To refresh your knowledge from IAS 39: Embedded derivative is simply a component of a hybrid instrument that also includes a non-derivative host contract. Careful here, because IFRS 9 says that a derivative that is attached to the financial instrument, but is contractually transferable independently of that instrument or has a different counterparty, is not embedded derivative. Instead, it is a separate financial instrument.
Now, according to IFRS 9, you should look whether the host contract is a financial asset within the scope of IFRS 9 or not.
If the host is within the scope of IFRS 9, then the whole hybrid contract shall be measured as one and not be separated. This is quite different from IAS 39. Under IAS 39, if you have a host contract that is a financial asset with some embedded derivative whose economic characteristics are not closely related, these 2 would have been separated. But not under IFRS 9, because when a host is a financial asset, then no separation is required.
If the host contract is outside the scope of IFRS 9 (some non-financial asset), then IFRS 9 requires separation of embedded derivative from the host contract when the following conditions are fulfilled (and yes, again I carry forward from IAS 39):
- the economic risks and characteristics of the embedded derivative are not closely related to the economic risks and characteristics of the host contract
- a separate instrument with the same terms as the embedded derivative would meet the definition of a derivative
- the hybrid instrument is not measured at fair value with changes in fair value recognized in the profit or loss.
Separation means that you account for embedded derivative separately in line with IFRS 9 and the host contract in line with other appropriate standard. If an entity is not able to do this, then the whole contract must be accounted for as a financial asset at fair value through profit or loss.
Measurement of financial instruments
Initial measurement
Financial asset or financial liability shall be initially measured at its fair value. When financial asset or financial liability are NOT measured at fair value through profit or loss, then directly attributable transaction costs shall be included in the initial measurement.
Subsequent measurement
Due to the fact that IFRS 9 reduced the number of categories of financial assets and simplified the matter, also their subsequent measurement is simple. Just look to the titles of the categories and it will become clear.
Thus, financial assets shall be subsequently measured either at fair value or at amortized cost.
Subsequent measurement of financial liabilities is carried over from IAS 39. Financial liabilities held for trading are measured at fair value through profit or loss, and all other financial liabilities are measured at amortised cost unless the fair value option is applied.

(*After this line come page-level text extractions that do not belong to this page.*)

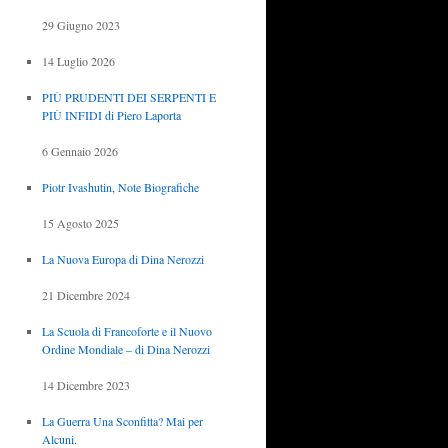
29 Giugno 2023
14 Luglio 2026
PIÙ PRUDENTI DEI SERPENTI E
PIÙ INFIDI di Piero Laporta
6 Gennaio 2026
Piotr Ivashutin, Note Biografiche
15 Agosto 2025
La Nuova Europa di Dina Nerozzi
21 Dicembre 2024
La Scuola di Francoforte e il Nuovo
Ordine Mondiale – di Dina Nerozzi
14 Dicembre 2023
La Guerra Una Sconfitta? Mai per
Alcuni.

With regard to recognizing gains and losses from subsequent measurement, IFRS 9 requires to put them to profit or loss with the following exceptions:
- when there is a hedging relationship and hedge accounting applies – please, refer to IAS 39 summary
- when a financial asset is an equity instrument not held for trading, then an entity can irrevocably at initial recognition to choose to present changes in fair value of that instrument in other comprehensive income
- when a financial liability is designated at fair value through profit or loss, then the change in fair value attributable to changes in the credit risk shall be presented in other comprehensive income and the remaining change in profit or loss.
Hedge accounting
Hedge accounting requirements were completed on 19 November 2013. Basic rules for hedge accounting, types of hedges and mechanics of accounting for each type of hedge remain the same as in IAS 39. However, IFRS 9 widens the situations in which the hedge accounting can be applied. For more details please read an article about differences in hedge accounting between IAS 39 and IFRS 9.
In July 2014, IFRS 9 introduced a substantially-reformed model for hedge accounting, with improved disclosures about risk management activity.
Effective date and transition
Mandatory effective date for IFRS 9 application is 1 January 2018 with earlier application permitted.
As well as IAS 39, also standard IFRS 9 addresses all issues in a greater detail and contains application guidance.